* [Exercise brief]: Please find every line below that includes "formato" and report how many there are. Nothing else is needed.

== Segment start ==

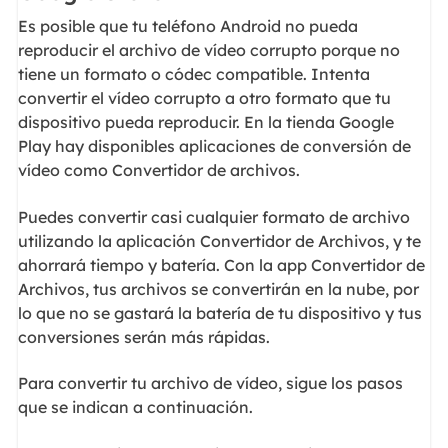
Es posible que tu teléfono Android no pueda
reproducir el archivo de vídeo corrupto porque no
tiene un formato o códec compatible. Intenta
convertir el vídeo corrupto a otro formato que tu
dispositivo pueda reproducir. En la tienda Google
Play hay disponibles aplicaciones de conversión de
vídeo como Convertidor de archivos.
Puedes convertir casi cualquier formato de archivo
utilizando la aplicación Convertidor de Archivos, y te
ahorrará tiempo y batería. Con la app Convertidor de
Archivos, tus archivos se convertirán en la nube, por
lo que no se gastará la batería de tu dispositivo y tus
conversiones serán más rápidas.
Para convertir tu archivo de vídeo, sigue los pasos
que se indican a continuación.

== Segment end ==

* [Solution to this problem]: 3